Problem to solve — Check every line of the data below for the word "firmu", then give only the number of lines that have it.

(Collected data)
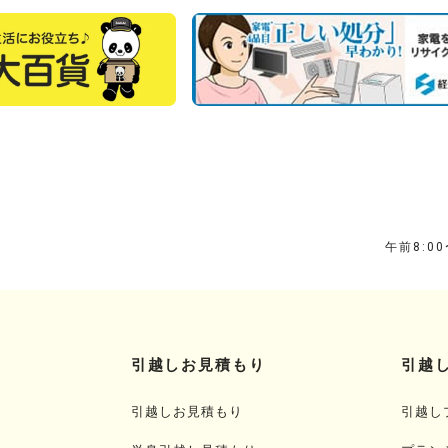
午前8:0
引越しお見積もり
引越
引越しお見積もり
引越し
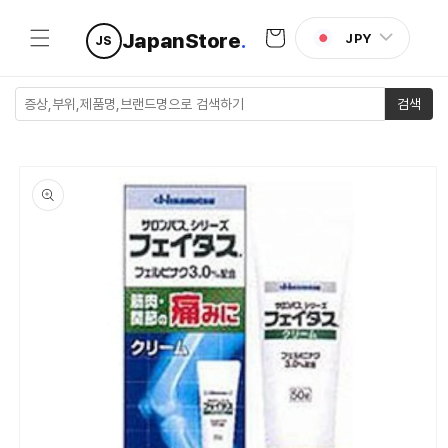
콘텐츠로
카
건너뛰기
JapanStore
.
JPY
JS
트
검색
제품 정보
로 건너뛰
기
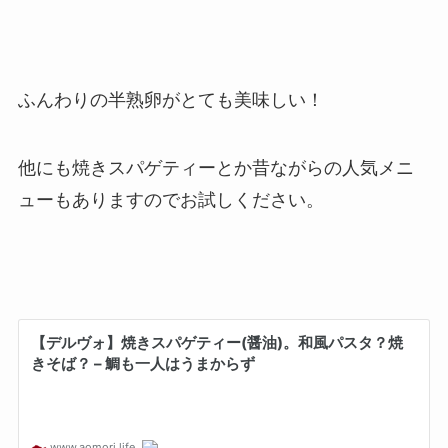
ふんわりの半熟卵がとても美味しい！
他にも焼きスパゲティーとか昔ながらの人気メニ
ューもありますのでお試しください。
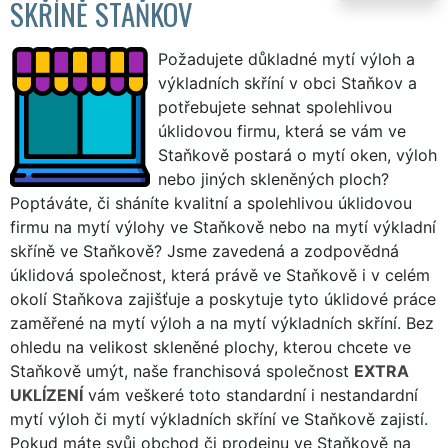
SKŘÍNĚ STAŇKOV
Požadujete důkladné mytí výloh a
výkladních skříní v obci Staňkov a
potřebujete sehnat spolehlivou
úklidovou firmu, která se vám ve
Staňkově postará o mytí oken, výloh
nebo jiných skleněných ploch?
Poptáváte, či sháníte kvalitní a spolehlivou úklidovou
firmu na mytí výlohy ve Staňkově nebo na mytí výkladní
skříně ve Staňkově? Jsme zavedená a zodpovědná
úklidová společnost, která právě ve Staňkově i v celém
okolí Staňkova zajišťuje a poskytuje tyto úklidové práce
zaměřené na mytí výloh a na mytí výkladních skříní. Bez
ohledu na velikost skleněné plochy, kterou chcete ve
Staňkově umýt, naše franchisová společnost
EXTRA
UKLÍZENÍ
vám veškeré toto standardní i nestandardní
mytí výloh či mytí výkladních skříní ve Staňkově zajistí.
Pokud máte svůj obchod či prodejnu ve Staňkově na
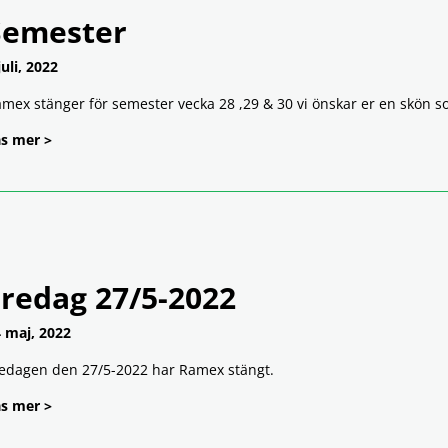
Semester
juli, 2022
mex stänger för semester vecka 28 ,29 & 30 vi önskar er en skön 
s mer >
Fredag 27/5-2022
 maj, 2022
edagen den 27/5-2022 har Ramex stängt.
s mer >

Exercise solution — 2